Sign o' the Times

His Purpleness was never sultrier or sexier than the 1980s, when the artist formerly and latterly known as Prince churned out pop classics with embarrassing ease. But despite a string of hits like “1999″ and “Purple Rain,” mainstream America remained resistant to his charms. Sign o’ the Times, then, can be seen as Prince’s attempt to show his countrymen just what they were missing. The film was intended to be a concert documentary of Prince’s 1987 performances in Rotterdam, Holland and Antwerp, Belgium, but had to be almost completely reshot due to technical problems. According to saxophonist Eric Leeds, as much as 80% of the final cut came from footage produced on a soundstage at Prince’s Paisley Park Studios in Minneapolis. The box-office take wasn’t exactly boffo (a lifetime gross of $3 million), but a subsequent release on VHS catapulted Prince into the living rooms (and hearts) of many.
Neil Young: Heart of Gold

Jonathan Demme, who helmed Talking Heads’ seminal Stop Making Sense, also directed legendary alt-rocker Neil Young in this surprisingly affecting feature. The duo had previously paired up on music videos and for the Oscar-nominated track that Young wrote for Demme’s Philadelphia (which was used at the end of the movie). Filmed over two nights at Nashville’s historic Ryman Auditorium, many of the songs came from Young’s Prairie Wind album, which was written following Young’s brush with death from a potentially fatal brain aneurysm earlier in the decade. For the most part, these were tracks the audience had never heard before.
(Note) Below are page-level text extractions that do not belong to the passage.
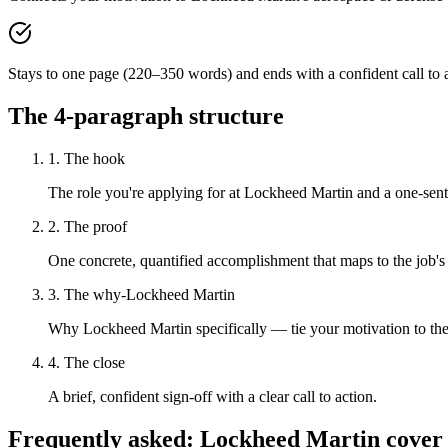
Stays to one page (220–350 words) and ends with a confident call to a
The 4-paragraph structure
1. The hook
The role you're applying for at Lockheed Martin and a one-sente
2. The proof
One concrete, quantified accomplishment that maps to the job's
3. The why-Lockheed Martin
Why Lockheed Martin specifically — tie your motivation to the
4. The close
A brief, confident sign-off with a clear call to action.
Frequently asked:
Lockheed Martin
cover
Demme (who also manned the camera) and cinematographer Ellen Kuras (Eternal Sunshine of the Spotless Mind, No Direction Home: Bob Dylan) stuck to a resolutely simple setup, leaving the songs — in Young’s plaintive, heartfelt tenor — all the more memorable.
TIME’s take: “The film makes you feel that an artist who always seemed to be standing on the other side of a milewide canyon is suddenly in your living room.”